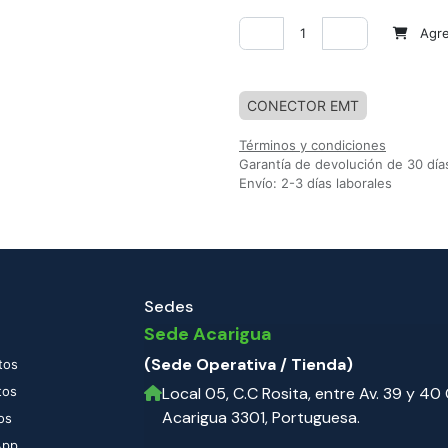
Agreg
Agregar a la lista de deseos
CONECTOR EMT
Términos y condiciones
Garantía de devolución de 30 día
Envío: 2-3 días laborales
Sedes
Sede Acarigua
(Sede Operativa / Tienda)
tos
tos
Local 05, C.C Rosita, entre Av. 39 y 40 C
Acarigua 3301, Portuguesa.
os
App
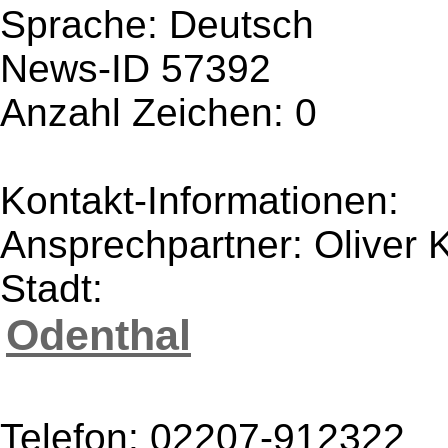
Sprache: Deutsch
News-ID 57392
Anzahl Zeichen: 0
Kontakt-Informationen:
Ansprechpartner: Oliver K
Stadt:
Odenthal
Telefon: 02207-912322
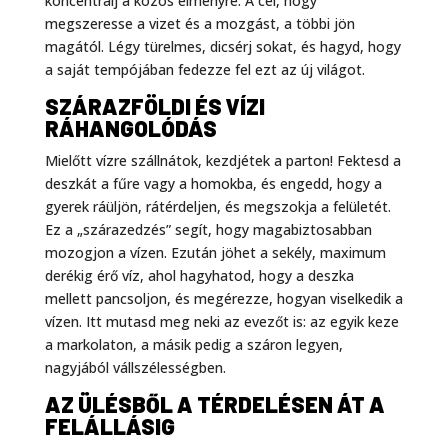
koncentrálj a közös élményre. A cél, hogy
megszeresse a vizet és a mozgást, a többi jön
magától. Légy türelmes, dicsérj sokat, és hagyd, hogy
a saját tempójában fedezze fel ezt az új világot.
SZÁRAZFÖLDI ÉS VÍZI
RÁHANGOLÓDÁS
Mielőtt vízre szállnátok, kezdjétek a parton! Fektesd a
deszkát a fűre vagy a homokba, és engedd, hogy a
gyerek ráüljön, rátérdeljen, és megszokja a felületét.
Ez a „szárazedzés” segít, hogy magabiztosabban
mozogjon a vízen. Ezután jöhet a sekély, maximum
derékig érő víz, ahol hagyhatod, hogy a deszka
mellett pancsoljon, és megérezze, hogyan viselkedik a
vízen. Itt mutasd meg neki az evezőt is: az egyik keze
a markolaton, a másik pedig a száron legyen,
nagyjából vállszélességben.
AZ ÜLÉSBŐL A TÉRDELÉSEN ÁT A
FELÁLLÁSIG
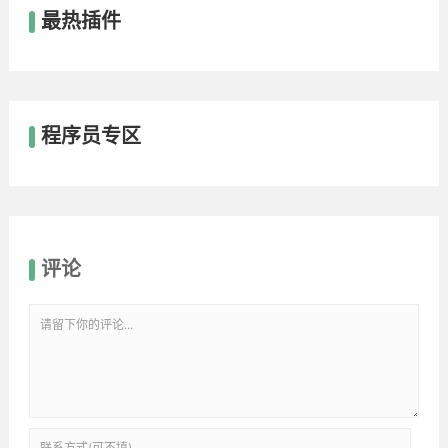
最热插件
程序员专区
评论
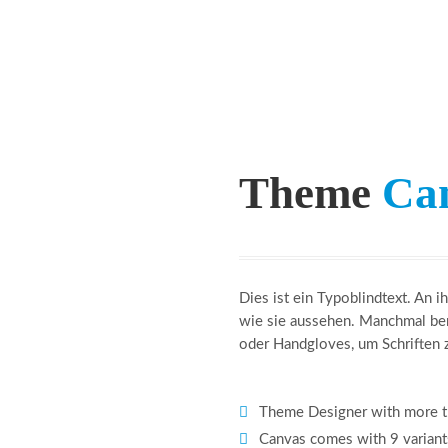
Theme
Ca
Dies ist ein Typoblindtext. An 
wie sie aussehen. Manchmal be
oder Handgloves, um Schriften z
Theme Designer with more t
Canvas comes with 9 variant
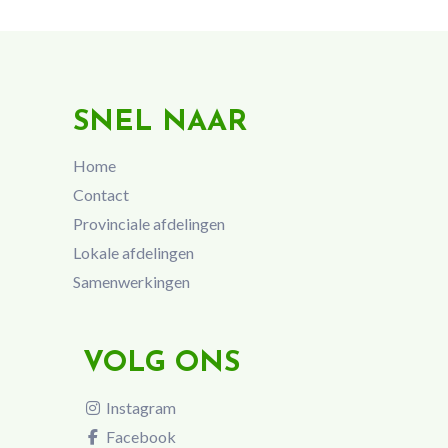
SNEL NAAR
Home
Contact
Provinciale afdelingen
Lokale afdelingen
Samenwerkingen
VOLG ONS
Instagram
Facebook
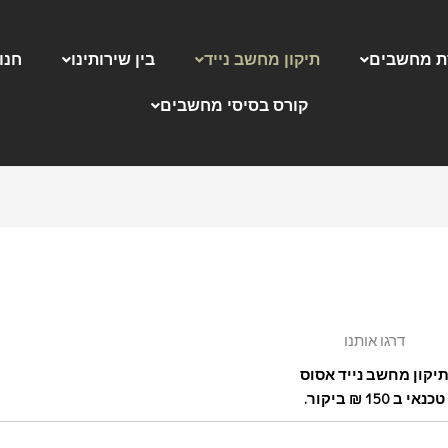
 מחשבים
תיקון מחשב נייד
בין שירותינו
חנו
קורס בסיסי מחשבים
דרגו אותנו
יקון מחשב נייד אסוס
טכנאי ב 150 ₪ ביקור.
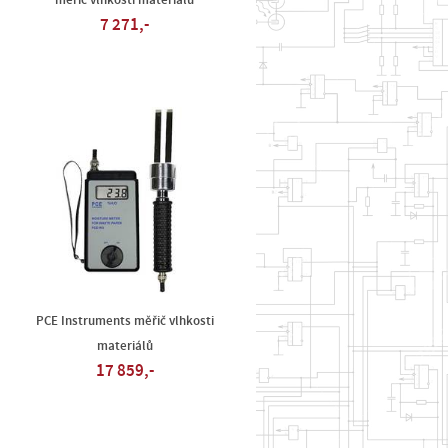
měřič vlhkosti materiálů
7 271,-
PCE Instruments měřič vlhkosti
materiálů
17 859,-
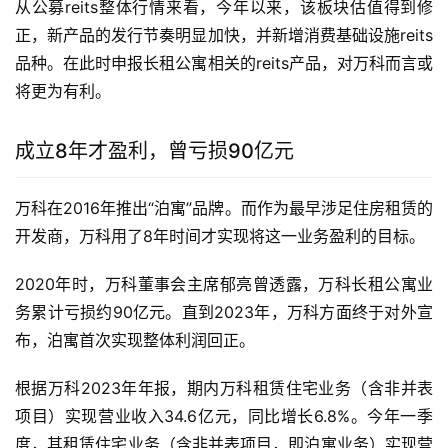
从公募reits整体行情来看，今年以来，该板块估值得到修
正，新产品的发行节奏明显加快，并新增消费基础设施reits
品种。在此时申报长租公寓相关的reits产品，对万科而言或
将更为有利。
成立8年才盈利，曾亏损90亿元
万科在2016年推出“泊寓”品牌。而作为最早涉足住房租赁的
开发商，万科用了8年时间才实现将这一业务盈利的目标。
2020年时，万科董事会主席郁亮曾透露，万科长租公寓业
务累计亏损约90亿元。直到2023年，万科方面终于对外宣
布，泊寓首次实现整体利润回正。
根据万科2023年年报，期内万科租赁住宅业务（含非并表
项目）实现营业收入34.6亿元，同比增长6.8%。今年一季
度，其租赁住宅业务（含非并表项目，即泊寓业务）实现营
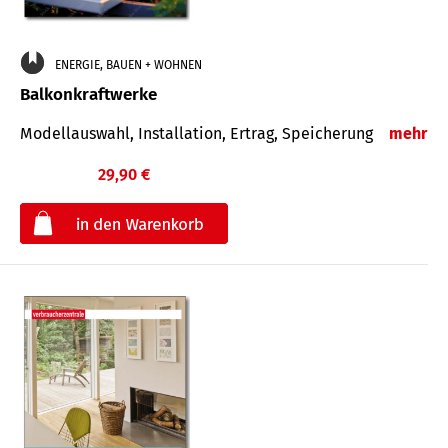
ENERGIE, BAUEN + WOHNEN
Balkonkraftwerke
Modellauswahl, Installation, Ertrag, Speicherung
mehr
29,90 €
€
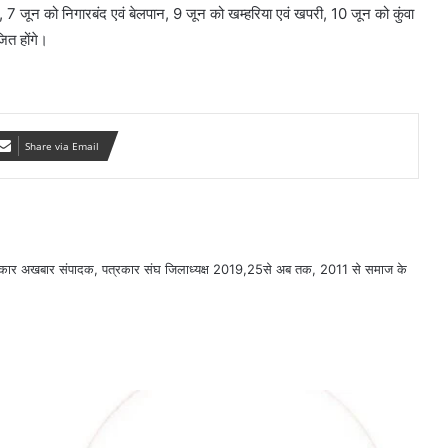
ी, 7 जून को निगारबंद एवं बेलपान, 9 जून को खम्हरिया एवं खपरी, 10 जून को कुंवा
ित होंगे।
Share via Email
सरकार अखबार संपादक, पत्रकार संघ जिलाध्यक्ष 2019,25से अब तक, 2011 से समाज के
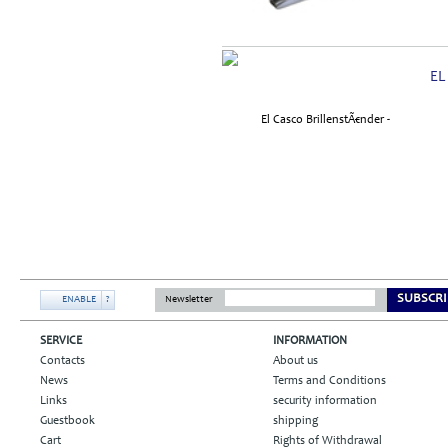
EL
SUBSCRI
ENABLE
?
Newsletter
SERVICE
INFORMATION
Contacts
About us
News
Terms and Conditions
Links
security information
Guestbook
shipping
Cart
Rights of Withdrawal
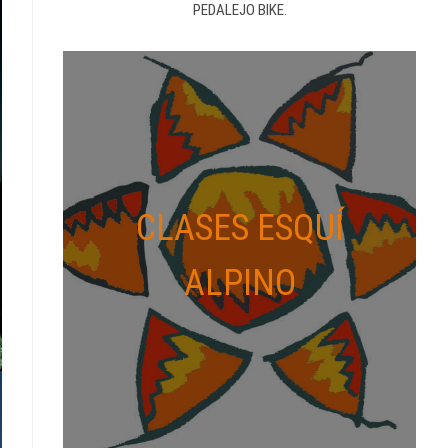
PEDALEJO BIKE.
CLASES ESQUÍ
ALPINO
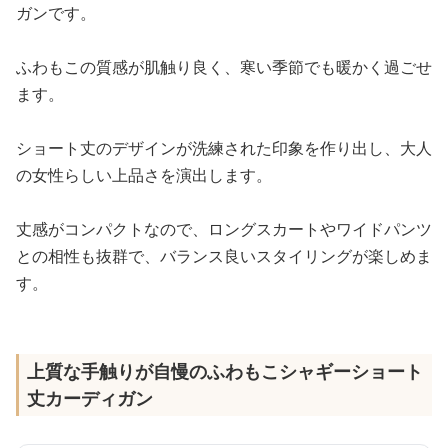
ガンです。
ふわもこの質感が肌触り良く、寒い季節でも暖かく過ごせ
ます。
ショート丈のデザインが洗練された印象を作り出し、大人
の女性らしい上品さを演出します。
丈感がコンパクトなので、ロングスカートやワイドパンツ
との相性も抜群で、バランス良いスタイリングが楽しめま
す。
上質な手触りが自慢のふわもこシャギーショート
丈カーディガン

::::

Every line of the material above must be written out exactly, with no pictures.

• **Result for this exercise**
Agreg
Agregar a la lista de deseos
CONECTOR EMT
Términos y condiciones
Garantía de devolución de 30 día
Envío: 2-3 días laborales
Sedes
Sede Acarigua
(Sede Operativa / Tienda)
tos
tos
Local 05, C.C Rosita, entre Av. 39 y 40 C
Acarigua 3301, Portuguesa.
os
App
Sprache: Deutsch
News-ID 57392
Anzahl Zeichen: 0
Kontakt-Informationen:
Ansprechpartner: Oliver K
Stadt:
Odenthal
Telefon: 02207-912322
koncentrálj a közös élményre. A cél, hogy
megszeresse a vizet és a mozgást, a többi jön
magától. Légy türelmes, dicsérj sokat, és hagyd, hogy
a saját tempójában fedezze fel ezt az új világot.
SZÁRAZFÖLDI ÉS VÍZI
RÁHANGOLÓDÁS
Mielőtt vízre szállnátok, kezdjétek a parton! Fektesd a
deszkát a fűre vagy a homokba, és engedd, hogy a
gyerek ráüljön, rátérdeljen, és megszokja a felületét.
Ez a „szárazedzés” segít, hogy magabiztosabban
mozogjon a vízen. Ezután jöhet a sekély, maximum
derékig érő víz, ahol hagyhatod, hogy a deszka
mellett pancsoljon, és megérezze, hogyan viselkedik a
vízen. Itt mutasd meg neki az evezőt is: az egyik keze
a markolaton, a másik pedig a száron legyen,
nagyjából vállszélességben.
AZ ÜLÉSBŐL A TÉRDELÉSEN ÁT A
FELÁLLÁSIG
最热插件
程序员专区
评论
Theme
Ca
Dies ist ein Typoblindtext. An 
wie sie aussehen. Manchmal be
oder Handgloves, um Schriften z
Theme Designer with more t
Canvas comes with 9 variant
SNEL NAAR
Home
Contact
Provinciale afdelingen
Lokale afdelingen
Samenwerkingen
VOLG ONS
Instagram
Facebook
 מחשבים
תיקון מחשב נייד
בין שירותינו
חנו
קורס בסיסי מחשבים
דרגו אותנו
יקון מחשב נייד אסוס
טכנאי ב 150 ₪ ביקור.
měřič vlhkosti materiálů
7 271,-
PCE Instruments měřič vlhkosti
materiálů
17 859,-
从公募reits整体行情来看，今年以来，该板块估值得到修
正，新产品的发行节奏明显加快，并新增消费基础设施reits
品种。在此时申报长租公寓相关的reits产品，对万科而言或
将更为有利。
成立8年才盈利，曾亏损90亿元
万科在2016年推出“泊寓”品牌。而作为最早涉足住房租赁的
开发商，万科用了8年时间才实现将这一业务盈利的目标。
2020年时，万科董事会主席郁亮曾透露，万科长租公寓业
务累计亏损约90亿元。直到2023年，万科方面终于对外宣
布，泊寓首次实现整体利润回正。
根据万科2023年年报，期内万科租赁住宅业务（含非并表
项目）实现营业收入34.6亿元，同比增长6.8%。今年一季
度，其租赁住宅业务（含非并表项目，即泊寓业务）实现营
ENERGIE, BAUEN + WOHNEN
Balkonkraftwerke
Modellauswahl, Installation, Ertrag, Speicherung
mehr
29,90 €
€
ी, 7 जून को निगारबंद एवं बेलपान, 9 जून को खम्हरिया एवं खपरी, 10 जून को कुंवा
ित होंगे।
Share via Email
सरकार अखबार संपादक, पत्रकार संघ जिलाध्यक्ष 2019,25से अब तक, 2011 से समाज के
EL
SUBSCRI
ENABLE
?
Newsletter
SERVICE
INFORMATION
Contacts
About us
News
Terms and Conditions
Links
security information
Guestbook
shipping
Cart
Rights of Withdrawal
PEDALEJO BIKE.
CLASES ESQUÍ
ALPINO
ガンです。
ふわもこの質感が肌触り良く、寒い季節でも暖かく過ごせ
ます。
ショート丈のデザインが洗練された印象を作り出し、大人
の女性らしい上品さを演出します。
丈感がコンパクトなので、ロングスカートやワイドパンツ
との相性も抜群で、バランス良いスタイリングが楽しめま
す。
上質な手触りが自慢のふわもこシャギーショート
丈カーディガン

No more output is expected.